In a joint project with the Volcani Institute, Israel's national agricultural research hub based in Rishon LeZion, the team at Sheba developed the “don't panic” Mona peanut strain.
They harvest it early, when its "allergenicity" – ability to trigger a reaction – is low, and further reduce it in the baking process.
"We changed the peanut, not the patient," said Prof Kidron. “When you come in with a protein that you’ve changed, and now it’s not this big ball of something inside, but it’s very opened up, the cells of your immune system recognise: yes, this is a peanut. Stop reacting.”
The cookie becomes a medication, she said. "We already did this trial in which more than 30 children with very, very severe peanut allergy have eaten our cookies for 40 weeks, at the end of which at least 28 of the 32 of them are now eating peanuts ad-lib [ad-libitum – as many as they want]."
The cookies were designed to be child-friendly and easy to incorporate into daily life, without the side effects that sometimes come with traditional allergy treatments.
Peanut allergy rates in Israel are far lower than the UK – around 0.2 cer cent compared to 2 per cent – a direct result, many say, of the popularity of the Bamba peanut butter snack among young kids.
But the "safe peanut" cookies will still play an important role. Peanut-based anaphylactic shock is severe – swollen throat, breathing difficulties, a plunge in blood pressure and vomiting – and can, in rare cases, be fatal.
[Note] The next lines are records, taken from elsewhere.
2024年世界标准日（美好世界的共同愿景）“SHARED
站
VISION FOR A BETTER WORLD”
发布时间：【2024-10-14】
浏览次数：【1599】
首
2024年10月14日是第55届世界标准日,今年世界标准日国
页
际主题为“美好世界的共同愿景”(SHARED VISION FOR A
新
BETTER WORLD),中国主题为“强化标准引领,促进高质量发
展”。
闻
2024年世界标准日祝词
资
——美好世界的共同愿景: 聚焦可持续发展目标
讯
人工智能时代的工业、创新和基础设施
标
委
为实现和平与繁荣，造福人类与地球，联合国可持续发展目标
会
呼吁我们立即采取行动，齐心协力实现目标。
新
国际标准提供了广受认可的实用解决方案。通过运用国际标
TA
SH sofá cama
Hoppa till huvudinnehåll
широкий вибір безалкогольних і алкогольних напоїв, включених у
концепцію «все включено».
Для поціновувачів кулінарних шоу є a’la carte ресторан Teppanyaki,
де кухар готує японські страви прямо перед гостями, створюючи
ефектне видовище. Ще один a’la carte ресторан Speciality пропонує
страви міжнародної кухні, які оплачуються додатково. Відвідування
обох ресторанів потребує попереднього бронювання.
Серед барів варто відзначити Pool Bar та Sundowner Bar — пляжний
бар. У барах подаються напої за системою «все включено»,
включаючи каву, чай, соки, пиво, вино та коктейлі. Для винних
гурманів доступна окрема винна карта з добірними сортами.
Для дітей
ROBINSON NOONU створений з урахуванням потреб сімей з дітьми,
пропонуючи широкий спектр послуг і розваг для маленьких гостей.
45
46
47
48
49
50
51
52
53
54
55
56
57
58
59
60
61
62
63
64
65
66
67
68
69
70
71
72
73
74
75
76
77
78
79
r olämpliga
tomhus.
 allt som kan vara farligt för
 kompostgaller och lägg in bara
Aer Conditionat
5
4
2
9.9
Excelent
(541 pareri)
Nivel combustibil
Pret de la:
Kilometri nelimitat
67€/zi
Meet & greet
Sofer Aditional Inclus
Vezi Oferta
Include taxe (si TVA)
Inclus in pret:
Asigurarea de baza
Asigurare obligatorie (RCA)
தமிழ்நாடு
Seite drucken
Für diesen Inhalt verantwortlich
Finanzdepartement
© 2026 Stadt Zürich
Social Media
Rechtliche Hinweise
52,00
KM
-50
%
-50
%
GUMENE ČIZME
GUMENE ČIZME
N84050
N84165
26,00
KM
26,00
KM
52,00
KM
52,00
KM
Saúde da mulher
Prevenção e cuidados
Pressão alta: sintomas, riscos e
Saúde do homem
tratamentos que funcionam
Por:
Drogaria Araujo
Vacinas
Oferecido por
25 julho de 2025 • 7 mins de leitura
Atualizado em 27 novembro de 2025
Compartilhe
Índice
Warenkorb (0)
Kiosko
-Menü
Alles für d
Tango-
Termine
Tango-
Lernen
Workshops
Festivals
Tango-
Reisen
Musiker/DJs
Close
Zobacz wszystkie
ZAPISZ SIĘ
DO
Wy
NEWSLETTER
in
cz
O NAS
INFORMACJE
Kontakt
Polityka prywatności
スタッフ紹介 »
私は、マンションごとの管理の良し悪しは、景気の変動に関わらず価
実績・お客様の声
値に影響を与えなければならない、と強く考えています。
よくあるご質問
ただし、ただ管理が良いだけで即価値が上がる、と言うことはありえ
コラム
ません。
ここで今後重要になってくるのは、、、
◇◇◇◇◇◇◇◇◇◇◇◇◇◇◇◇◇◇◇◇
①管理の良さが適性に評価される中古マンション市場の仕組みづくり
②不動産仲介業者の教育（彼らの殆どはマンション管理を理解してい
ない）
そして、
The proteins in peanuts that cause an allergic reaction are much tougher than those in may other food, milk or eggs, for example. They stay intact even during digestion and are resistant to heat (roasting them can actually make the problem worse).
The Mona Cookie trials suggest many allergic children can develop the ability to eat peanuts after the treatment, but it does not mean every child will be cured and it’s not yet widely available.
None of the children in the Sheba trial suffered any severe reactions, so the next step is to expand the trials to hundreds of children, testing the cookies against a placebo.